** RECORDS SUPPLIED follows **
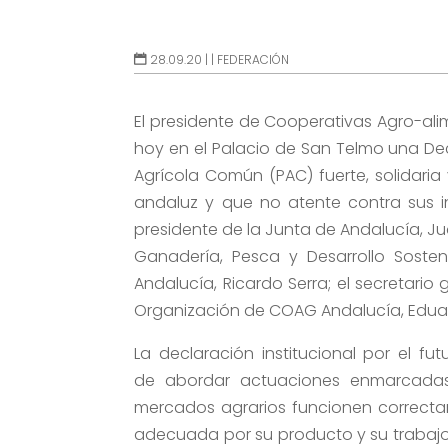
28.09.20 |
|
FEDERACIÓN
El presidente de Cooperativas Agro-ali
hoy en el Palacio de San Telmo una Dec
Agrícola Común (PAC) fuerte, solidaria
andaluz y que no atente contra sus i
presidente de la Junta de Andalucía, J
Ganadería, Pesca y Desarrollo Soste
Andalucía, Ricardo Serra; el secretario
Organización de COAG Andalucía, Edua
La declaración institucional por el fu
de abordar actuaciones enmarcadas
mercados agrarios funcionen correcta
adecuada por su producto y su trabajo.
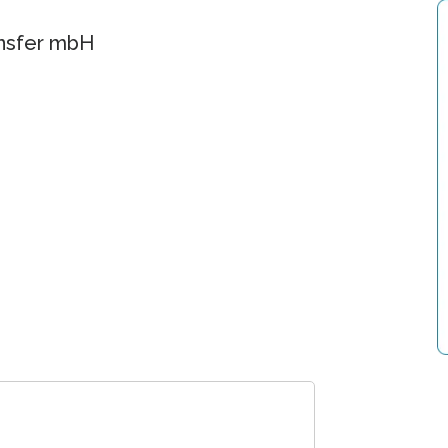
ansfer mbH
** End of RECORDS SUPPLIED **
** RECORDS SUPPLIED follows **
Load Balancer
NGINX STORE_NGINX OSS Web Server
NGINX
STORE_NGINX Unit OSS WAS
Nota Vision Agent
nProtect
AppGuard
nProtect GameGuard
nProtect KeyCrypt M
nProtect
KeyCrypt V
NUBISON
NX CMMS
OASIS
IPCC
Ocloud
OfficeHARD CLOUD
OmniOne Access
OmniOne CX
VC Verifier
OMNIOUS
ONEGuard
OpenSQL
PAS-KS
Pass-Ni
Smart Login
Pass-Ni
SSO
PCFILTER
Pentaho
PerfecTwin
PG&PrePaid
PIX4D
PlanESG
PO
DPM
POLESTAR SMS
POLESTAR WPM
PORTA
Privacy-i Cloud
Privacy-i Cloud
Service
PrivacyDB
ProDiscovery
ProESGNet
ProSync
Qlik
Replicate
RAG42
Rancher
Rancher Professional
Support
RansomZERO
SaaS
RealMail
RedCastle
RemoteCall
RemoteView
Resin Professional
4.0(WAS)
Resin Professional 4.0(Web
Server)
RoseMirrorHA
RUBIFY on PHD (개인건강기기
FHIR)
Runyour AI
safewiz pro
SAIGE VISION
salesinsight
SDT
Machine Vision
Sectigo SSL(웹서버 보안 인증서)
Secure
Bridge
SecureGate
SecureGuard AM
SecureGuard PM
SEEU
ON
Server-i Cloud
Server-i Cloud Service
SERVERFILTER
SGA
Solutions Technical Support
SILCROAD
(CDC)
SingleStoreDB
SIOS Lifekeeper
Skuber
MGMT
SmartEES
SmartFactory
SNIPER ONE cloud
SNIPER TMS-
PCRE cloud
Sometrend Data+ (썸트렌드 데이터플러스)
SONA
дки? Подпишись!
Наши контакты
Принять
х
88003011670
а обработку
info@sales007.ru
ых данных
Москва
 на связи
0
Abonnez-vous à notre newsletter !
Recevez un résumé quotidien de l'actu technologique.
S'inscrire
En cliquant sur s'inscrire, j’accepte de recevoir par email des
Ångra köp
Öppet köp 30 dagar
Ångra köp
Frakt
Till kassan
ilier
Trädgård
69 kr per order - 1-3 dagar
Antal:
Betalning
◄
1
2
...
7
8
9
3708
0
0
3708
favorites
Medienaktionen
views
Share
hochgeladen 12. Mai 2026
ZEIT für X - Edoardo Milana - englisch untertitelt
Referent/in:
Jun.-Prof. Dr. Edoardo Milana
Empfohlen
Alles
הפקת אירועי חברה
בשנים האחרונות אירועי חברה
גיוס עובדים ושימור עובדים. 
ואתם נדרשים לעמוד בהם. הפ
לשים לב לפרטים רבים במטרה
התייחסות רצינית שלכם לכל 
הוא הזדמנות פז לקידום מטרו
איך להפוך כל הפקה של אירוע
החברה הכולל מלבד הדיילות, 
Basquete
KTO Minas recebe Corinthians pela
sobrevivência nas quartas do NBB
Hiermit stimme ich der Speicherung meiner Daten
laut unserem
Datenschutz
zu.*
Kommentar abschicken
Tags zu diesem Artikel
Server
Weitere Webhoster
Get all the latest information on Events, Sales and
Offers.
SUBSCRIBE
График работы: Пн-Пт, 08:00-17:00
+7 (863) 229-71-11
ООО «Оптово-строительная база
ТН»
** End of RECORDS SUPPLIED **
Copy out whichever lines of the listing contain the word "presidente".

EXERCISE SOLUTION
El presidente de Cooperativas Agro-ali
presidente de la Junta de Andalucía, J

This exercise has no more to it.